After these women came others and still others; it was a stream of weeping old women who arrived from all parts of the plain; surrounding the bed, they kissed the little corpse and seemed to take possession of him as their own, leaving Teresa and her daughter aside; the latter, exhausted by lack of sleep and weeping, seemed imbecile as they hung their red and tear-wet faces on their breasts.

Batiste, seated in a rush-chair, in the middle of the farm-house, gazed stupidly at that procession of people who had so ill-treated him. He did not hate them, but neither did he feel gratitude. He had come forth from the crisis of the day before crushed, and he gazed at all this with indifference, as though the farm-house were not his, as though the poor little fellow on the bed were not his son.

Only the dog curling up at his feet seemed to remember and feel hatred: he sniffed hostilely at all the procession of petticoats that came and went, and growled as though he wanted to bite and only refrained from doing so in order not to displease his masters.

The young people shared the dog's resentment. Batistet scowled at all those old women who had made fun of him so often when he passed before their houses, and he took refuge in the stable so as not to lose sight of the poor horse, whom he was curing according to the instructions of the veterinary, called in the night before. He was very fond of his little brother; but death has no remedy, and what he was anxious about now was that the horse should not be permanently lame.

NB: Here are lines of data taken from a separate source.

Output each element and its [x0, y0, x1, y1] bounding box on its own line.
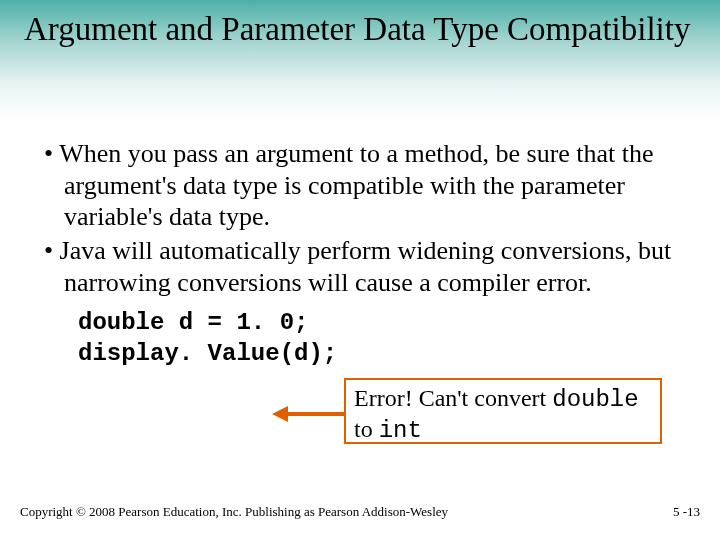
error-text-mid: to — [354, 416, 379, 442]
code-block: double d = 1. 0; display. Value(d); — [78, 307, 690, 369]
slide-title: Argument and Parameter Data Type Compati… — [24, 10, 696, 50]
copyright-text: Copyright © 2008 Pearson Education, Inc.… — [20, 504, 448, 520]
error-callout: Error! Can't convert double to int — [344, 378, 662, 444]
code-line: double d = 1. 0; — [78, 307, 690, 338]
code-line: display. Value(d); — [78, 338, 690, 369]
page-number: 5 -13 — [673, 504, 700, 520]
bullet-list: When you pass an argument to a method, b… — [30, 138, 690, 299]
type-double: double — [552, 386, 638, 413]
arrow-left-icon — [272, 404, 344, 424]
error-text: Error! Can't convert — [354, 385, 552, 411]
slide-footer: Copyright © 2008 Pearson Education, Inc.… — [20, 504, 700, 520]
slide-header: Argument and Parameter Data Type Compati… — [0, 0, 720, 120]
svg-marker-1 — [272, 406, 288, 422]
bullet-item: When you pass an argument to a method, b… — [30, 138, 690, 233]
type-int: int — [379, 417, 422, 444]
slide-content: When you pass an argument to a method, b… — [0, 120, 720, 369]
bullet-item: Java will automatically perform widening… — [30, 235, 690, 298]
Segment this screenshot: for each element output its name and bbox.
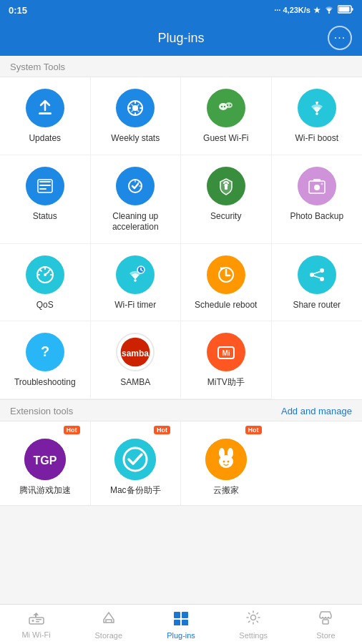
svg-rect-24 (313, 179, 321, 182)
cloud-move-icon (205, 439, 247, 480)
svg-point-65 (251, 615, 256, 620)
wifi-timer-icon (116, 255, 155, 294)
svg-point-12 (230, 104, 231, 106)
tgp-hot-badge: Hot (64, 426, 80, 434)
ext-item-cloud-move[interactable]: Hot 云搬家 (181, 421, 272, 505)
ext-item-mac-backup[interactable]: Hot Mac备份助手 (91, 421, 182, 505)
cloud-move-label: 云搬家 (213, 484, 239, 497)
grid-item-cleanup[interactable]: Cleaning up acceleration (91, 155, 182, 244)
share-router-label: Share router (293, 300, 341, 311)
mitv-icon: Mi (207, 333, 245, 371)
storage-nav-label: Storage (95, 631, 123, 640)
svg-rect-15 (39, 181, 51, 182)
svg-text:TGP: TGP (33, 454, 57, 467)
grid-item-schedule-reboot[interactable]: Schedule reboot (181, 244, 272, 322)
nav-item-storage[interactable]: Storage (72, 605, 145, 644)
weekly-stats-label: Weekly stats (111, 133, 160, 145)
grid-item-share-router[interactable]: Share router (272, 244, 363, 322)
svg-rect-3 (339, 7, 350, 12)
svg-rect-59 (36, 619, 41, 620)
svg-point-56 (228, 460, 230, 462)
bluetooth-icon: ★ (313, 6, 321, 15)
svg-line-39 (313, 275, 320, 278)
nav-item-plug-ins[interactable]: Plug-ins (145, 605, 217, 644)
weekly-stats-icon (116, 89, 155, 127)
troubleshooting-icon: ? (26, 333, 64, 371)
svg-rect-66 (323, 620, 328, 624)
system-tools-label: System Tools (0, 56, 362, 77)
settings-nav-icon (245, 610, 261, 629)
security-icon (207, 167, 245, 205)
photo-backup-icon (298, 167, 336, 205)
add-manage-link[interactable]: Add and manage (281, 406, 352, 416)
svg-point-29 (134, 279, 137, 282)
system-tools-grid: Updates Weekly stats (0, 77, 362, 400)
wifi-icon (323, 5, 335, 15)
svg-text:samba: samba (122, 348, 149, 358)
svg-point-25 (321, 182, 323, 185)
svg-point-23 (314, 185, 320, 190)
svg-rect-61 (174, 612, 180, 618)
share-router-icon (298, 255, 336, 294)
grid-item-qos[interactable]: QoS (0, 244, 91, 322)
svg-point-49 (114, 439, 156, 480)
grid-item-security[interactable]: Security (181, 155, 272, 244)
mi-wifi-nav-icon (28, 610, 45, 628)
grid-item-mitv[interactable]: Mi MiTV助手 (181, 321, 272, 399)
grid-item-troubleshooting[interactable]: ? Troubleshooting (0, 321, 91, 399)
tgp-icon: TGP (24, 439, 66, 480)
extension-tools-grid: Hot TGP 腾讯游戏加速 Hot Mac备份助手 (0, 421, 362, 506)
svg-point-28 (44, 273, 47, 276)
plug-ins-nav-icon (172, 610, 190, 629)
grid-item-weekly-stats[interactable]: Weekly stats (91, 77, 182, 155)
svg-rect-64 (182, 620, 188, 625)
svg-marker-14 (315, 102, 318, 104)
nav-item-settings[interactable]: Settings (217, 605, 290, 644)
status-indicators: ··· 4,23K/s ★ (274, 5, 353, 15)
grid-item-wifi-timer[interactable]: Wi-Fi timer (91, 244, 182, 322)
svg-point-53 (219, 448, 225, 458)
grid-item-guest-wifi[interactable]: Guest Wi-Fi (181, 77, 272, 155)
main-content: System Tools Updates Wee (0, 56, 362, 604)
grid-item-status[interactable]: Status (0, 155, 91, 244)
updates-icon (26, 89, 64, 127)
mac-backup-label: Mac备份助手 (110, 484, 161, 497)
cleanup-icon (116, 167, 155, 205)
wifi-boost-label: Wi-Fi boost (295, 133, 338, 145)
wifi-timer-label: Wi-Fi timer (114, 300, 156, 311)
nav-item-store[interactable]: Store (290, 605, 362, 644)
storage-nav-icon (101, 610, 117, 629)
nav-item-mi-wifi[interactable]: Mi Wi-Fi (0, 605, 72, 644)
grid-item-samba[interactable]: samba SAMBA (91, 321, 182, 399)
status-icon (26, 167, 64, 205)
updates-label: Updates (29, 133, 61, 145)
qos-icon (26, 255, 64, 294)
svg-point-37 (320, 277, 324, 281)
status-bar: 0:15 ··· 4,23K/s ★ (0, 0, 362, 20)
svg-rect-2 (352, 8, 353, 11)
bottom-nav: Mi Wi-Fi Storage Plug-ins (0, 604, 362, 644)
ext-item-tgp[interactable]: Hot TGP 腾讯游戏加速 (0, 421, 91, 505)
grid-item-updates[interactable]: Updates (0, 77, 91, 155)
tgp-label: 腾讯游戏加速 (19, 484, 71, 497)
battery-icon (338, 5, 353, 15)
svg-point-36 (320, 268, 324, 273)
grid-item-photo-backup[interactable]: Photo Backup (272, 155, 363, 244)
network-speed: ··· 4,23K/s (274, 6, 310, 14)
troubleshooting-label: Troubleshooting (14, 377, 76, 389)
grid-item-wifi-boost[interactable]: Wi-Fi boost (272, 77, 363, 155)
mac-hot-badge: Hot (154, 426, 170, 434)
status-label: Status (33, 211, 57, 223)
settings-nav-label: Settings (239, 631, 268, 640)
extension-tools-label: Extension tools (10, 406, 73, 416)
page-title: Plug-ins (157, 31, 204, 46)
svg-point-10 (224, 106, 225, 107)
samba-label: SAMBA (120, 377, 150, 389)
mi-wifi-nav-label: Mi Wi-Fi (21, 630, 50, 639)
status-time: 0:15 (9, 5, 27, 16)
guest-wifi-icon (207, 89, 245, 127)
store-nav-icon (318, 610, 333, 629)
svg-point-58 (31, 620, 34, 622)
menu-button[interactable]: ··· (328, 26, 352, 50)
extension-tools-header: Extension tools Add and manage (0, 400, 362, 421)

The two little ones, pleased in their hearts at a misfortune which attracted to their house the attention of the whole plain, kept watch over the door, barring the way to the small boys who like bands of sparrows arrived by all roads and paths with morbid and excited curiosity to see the little body of the dead child. Now their turn had come; now they were the masters. And with the courage of those who are in their own homes, they threatened and drove away some and let others enter, giving them their favour according to the treatment they had received from them in the bloody vicissitudes of their peregrinations on their way home from school.... Rascals! There were even some who insisted on entering after having played a part in the battle during which poor Pascualet had fallen into the canal, thus catching the illness which had been his death.

The appearance of a weak, pale little woman seemed to bring suddenly on the whole family a host of painful recollections. It was Pepeta, PimentÓ's wife! Even she came!

An impulse of protestation came over both Batiste and his wife. But to what purpose? Welcome, and if she entered to enjoy their misfortune, she could laugh as much as she wished. There they were all inert, crushed by grief. God, the all-seeing, would give to every one his deserts.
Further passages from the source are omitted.